Hammett laid back the shot. His eyes popped wide open. ‘What’s a pint of this run?’

‘For you? Three fifty.’

‘And for everybody else?’

‘Three fifty. Listen, that stuff goes out of here at fifty-six bucks a case. My cousin, see, runs this fishing boat for Dom Pronzini, and part of his cut he takes in-’

‘Giusepp.’ One of the men with his elbows on the table swung the word at the barkeep like a sock full of sand. To Hammett, he said, ‘Now you have your bottle, now you get on your way dam’ quick.’

Hammett laid a five on the stick. The bartender replaced it with a pint. Hammett dropped the bottle into his overcoat pocket, picked up his buck change, and asked how to get to the game.

‘I’ll show you the way.’

Giuseppe led him through a small concrete area past a couple of battered garbage pails to steep exterior stairs. A dozen feet below, the yellowing grass of the hillside fell away to Sansome and Vallejo. Refuse, empty tins, and broken bottles lined the foot of the wall.

‘Top flat. Don’t bother the girls in the lower, y’know?’

Something in his voice made Hammett ask, ‘Blisters?’

‘Now, nothing like that. Dead swell dames. Ya want some of that I can maybe arrange it, but no just knockin’ on the door lemme in, see?’

‘Sure.’

One of the dead swell dames was outside her open back door. Her body, silhouetted through her filmy negligee, was full and lush and Mediterranean.

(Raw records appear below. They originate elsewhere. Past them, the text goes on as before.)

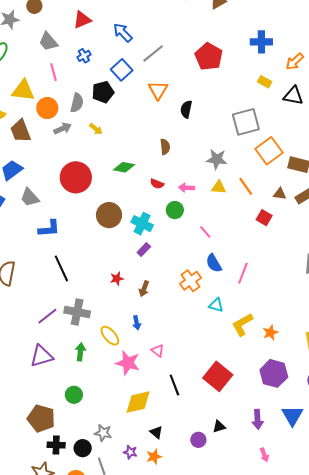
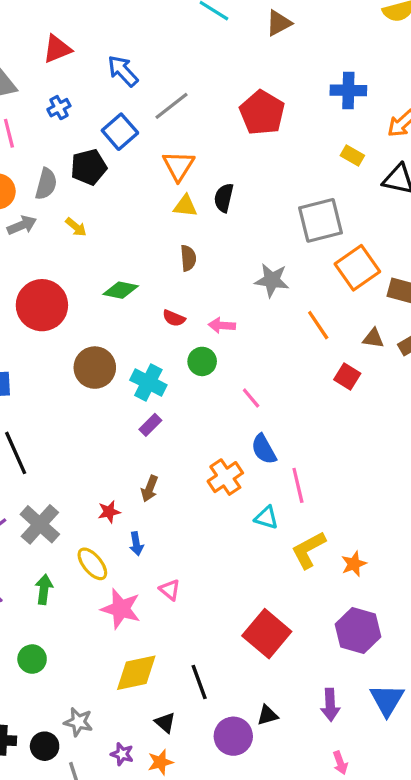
yellow triangle: (219, 187) -> (185, 206), moved
pink line: (243, 273) -> (298, 485), moved, turned -35
red star: (117, 279) -> (109, 512), moved
gray cross: (77, 312) -> (40, 524), turned 30
black line: (174, 385) -> (199, 682), moved
purple circle: (198, 440) -> (233, 736), size x1.5

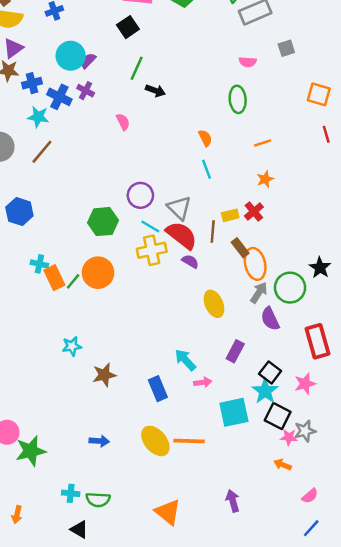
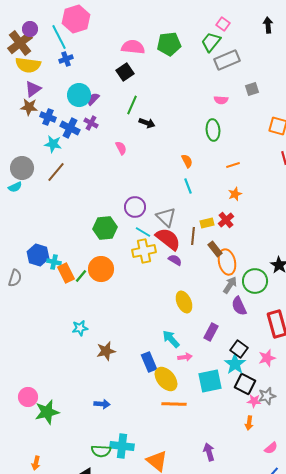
blue cross: (32, 83) -> (48, 117), turned 35
blue hexagon: (19, 212) -> (38, 255), moved
yellow ellipse: (214, 304) -> (184, 302), moved
yellow ellipse: (155, 441) -> (166, 379), moved
orange arrow: (283, 465) -> (249, 423), turned -104
cyan cross: (71, 493) -> (122, 446), moved, size x1.6

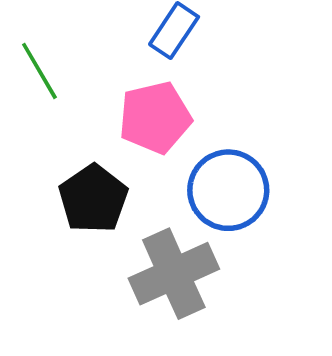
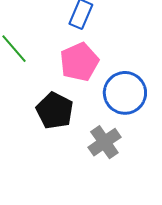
gray cross: (174, 274) -> (104, 142), size x0.7

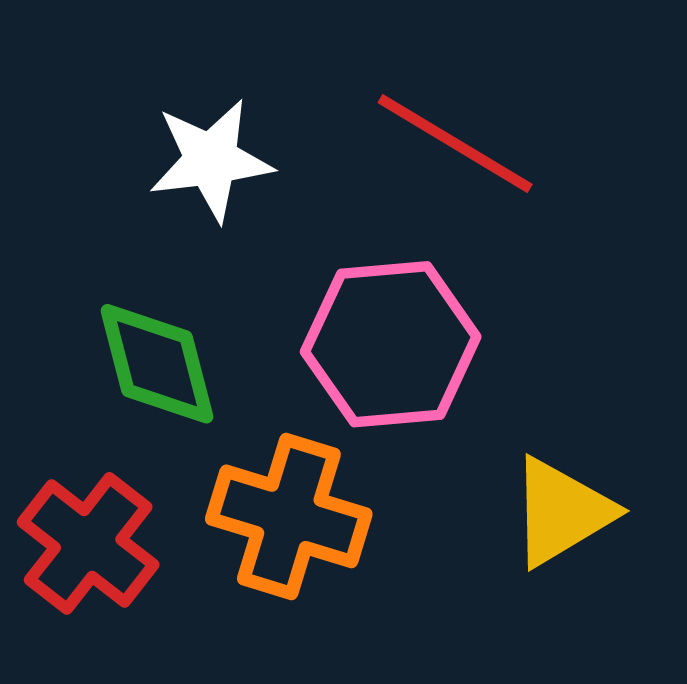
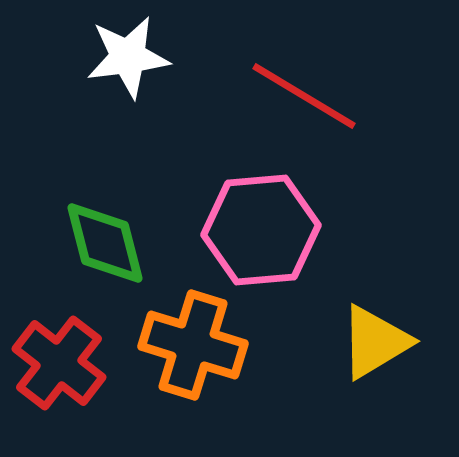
white star: (211, 160) -> (128, 57), moved

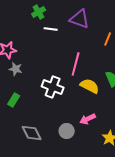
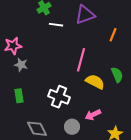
purple triangle: (80, 19) -> (85, 15), turned -40
white cross: (53, 87) -> (59, 97), moved
green rectangle: (14, 100) -> (19, 96), turned -40

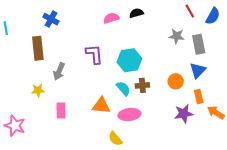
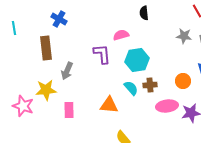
black semicircle: (136, 13) -> (144, 13), turned -80
pink semicircle: (111, 18) -> (121, 35), moved
yellow star: (38, 90) -> (46, 90), size x1.5
pink ellipse: (129, 115) -> (167, 106), moved
pink star: (15, 126) -> (23, 106), moved

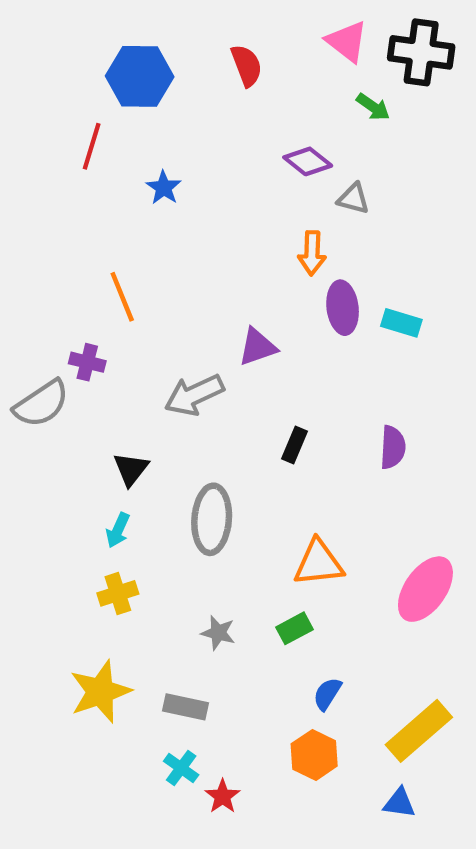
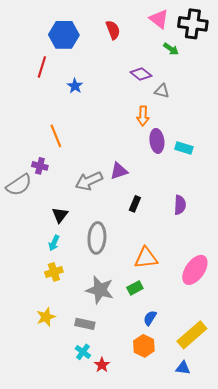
purple triangle: (257, 347) -> (119, 171), moved
gray star: (218, 633) -> (100, 290), size x1.8
yellow star: (100, 692) -> (46, 317), size x0.7

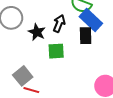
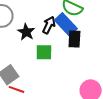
blue rectangle: (91, 20) -> (66, 24), moved

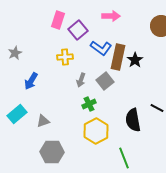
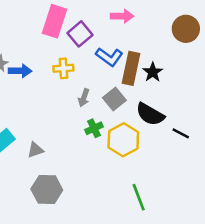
pink rectangle: (58, 20) -> (54, 21), size x1.4
blue arrow: (31, 81) -> (20, 71), moved, turned -120
black semicircle: (133, 120) -> (150, 114), moved, turned -50
yellow hexagon: (96, 131) -> (123, 140), moved

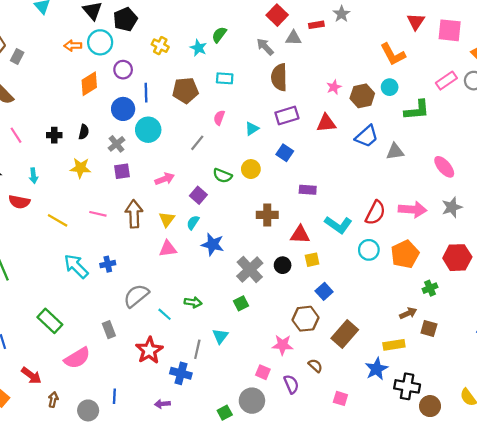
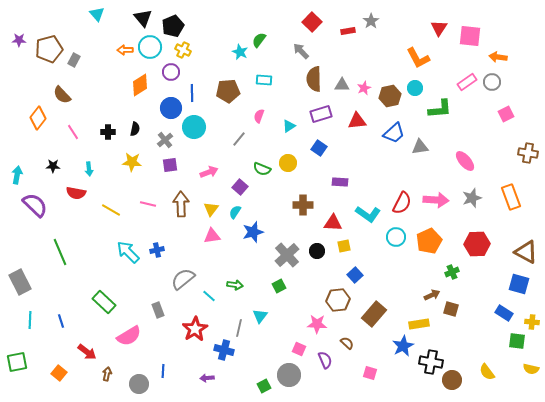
gray triangle: (293, 38) -> (342, 85), moved
yellow cross: (160, 46) -> (183, 50), moved
blue star: (213, 244) -> (253, 232), turned -30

‘Blisters,’ she said scornfully to Hammett as she ground out a cigarette beneath the heel of her pastel French mule. ‘We’re no coffee-and hustlers, big boy.’

She swayed against him, turning so her breasts were cushioned against his chest and her strong whore’s thighs gripped his leg.

‘That’s the best you’ll ever get next to.’

‘Sorry, sister, my weakness is liquor.’ He clamped powerful fingers around the hand trying to slip the wallet off his hip. Her unabashed laughter followed him up the stairs.

Fingers’ back door opened on a bright kitchen. A short mustached walleyed man came in from the hall as Hammett was taking out his pint.

‘Pantry,’ said the man. He disappeared again.

Hammett could hear voices and chips. Stale smoke hung in the air. In the narrow white pantry he found a glass and opened the old-fashioned zinc-lined cooler. He chipped enough ice from one of the twin hundred-pound cakes for his drink, rammed the pick back into the wooden top of the waist-high cooler, and was dousing the ice with rye when the walleyed man popped back in.

‘Dining room,’ he said.

The dining room was paneled in blond wood; its plate rail held only empty bottles and mail-order junk. The massive oak table bore scores of burns and dozens of pale rings to mark its years of service for poker rather than dining. In the corner behind Fingers’ chair stood his loaded ten-gauge goose gun, outfitted with an extra heavy frame and breech.